Von Stefanie Müller-Franke
09.01.2004 / Tagesspiegel
Witnesses always have to say the truth. But who knows that the accused may lie straight into the judge’s face? Or that there is no time-limit to the last words of the accused. So that’s why he could – in theory – read out the complete telephone directory, before the sentence can be announced.
Court of Criminal Justice, Berlin-Moabit. The three directors of Rimini-Protokoll were in the audience themselves to do research for their current piece „Zeugen! Ein Strafkammerspiel” (Witnesses! A play of Criminal Court Matters). “ They observed the trials for weeks: minor thefts and cases of physical violence, drug-dealing or offending officers. What they could see here had little to do with the popular trial-shows on television. No exciting verbal duels between lawyer and prosecutor, no passionate final address to the court, no melodramatic outbursts in tears or remorseful confessions of guilt. Instead, it was a bureaucratically choreographed order of events where every little detail up to the seating order was regulated, and which to the onlooker appears like an alien ritual.
The three directors, Helgard Haug, Stefan Kaegi and Daniel Wetzel – born between 1969 and 1972 – hired not professional actors, but amateurs for their piece. In fact those who are professionals at court: A juror and a court correspondent, a prosecutor, a court draughtsman, and a companion to the witnesses. They could even get an accused who addresses the judge with her last words. On stage they all play themselves - and recapitulate the ritual of the legal drama whose most exact observers they have become over the years.

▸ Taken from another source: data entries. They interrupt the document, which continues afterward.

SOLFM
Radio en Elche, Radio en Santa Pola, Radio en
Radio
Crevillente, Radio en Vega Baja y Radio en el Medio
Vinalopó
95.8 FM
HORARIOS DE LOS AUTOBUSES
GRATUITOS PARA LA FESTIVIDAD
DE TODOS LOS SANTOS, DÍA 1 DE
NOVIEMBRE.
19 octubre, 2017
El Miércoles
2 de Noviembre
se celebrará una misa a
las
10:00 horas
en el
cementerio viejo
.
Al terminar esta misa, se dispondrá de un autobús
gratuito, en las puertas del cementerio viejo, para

The prosecutor allows a look into the files of exciting cases, the court draughtsman tells stories about criminals, and that she forgets them much faster than she originally thought she would. The court companion explains her task precisely how to help victims of rape to get through the trial, while the carpenter builds the witness-bench and the barriers for the public for the stage design – remaking on how much he would prefer to build the interiors of luxury-liner in the Mediterranean.
The directors team call their amateur actors “experts on every-day life”, and the collaboration with these protagonists forms the documentary foundation of their work. The magazine “Theater Heute” nominated it as “up-and-coming directors” of the previous year. They reconstruct reality and its rules onto the stage with facts, precision and full of information without dismissing minor details. The reports of the experts become exciting, and even funny especially when they reveal bizarre details of their professional lives, or use personal tendencies and advantages for their own purposes. “Deadline” (2003), a piece on dying shows this also. This time, employees of the undertaker’s business were speaking up. Their natural way of dealing with the corpse cast an unsentimental light upon death: a topic which is either tabooed or blown out of proportions by the media.
The young directors met at the Gießen Institute of Applied Theatre Studies, and their method of working may seem rather sober – or sobering. On starting a new project they get out their note books first of all, and go through sketches and draughts as if undertaking a post-mortem. They dissect reality without an instruction manual on how to re-assemble it. They clarify things which should be already clear to an enlightened mind. Still, a missionary zeal is alien to them. They are more like a clearing-out enterprise: They free the stage of the reminding or pointing finger as well as trendy and tiresome self-references. Instead of giving art new publicity they invite the public into the theatre. Or even simpler: They present the theatricality of public stages like the court to the public.
For instance, they raised great interest with their project “Deutschland 2” in which the session of the German Parliament of June 27th simultaneously copied. This should have taken place in the former House of Parliament on Bonn, but had to be re-located into the Schauspielhaus (Theatre) because the President of the German Parliament intervened. By letting people represent the peoples’ representatives of the Senate they created a grotesque copy of the speeches in Parliament: The parliamentary stage turned into a public performance.
Rimini-Protokoll uses this same effect of presenting the theatricality of public rituals in their Play of Criminal Court Matters. The “experts” re-stage a legal drama with the same interest of witnesses when reconstructing the act of the crime. And so the protagonists become witnesses to the witnesses. So, the truth, and nothing but the truth?
Far from. It has been proven that many witnesses purposely don’t tell the truth despite their oath. And the other part is convinced to tell the truth, but cannot remember exact details. Just like the famous bang-witnesses who turn their head only after the crash, but still insist to be able to describe the events of the accident precisely. It’s all down to the correct presentation – at court and in the theatre. Rimini-Protokoll pulled of a coup with a strike of genius with Witnesses! Play of Criminal Court Matters: They are believed in because they find themselves guilty of a lie.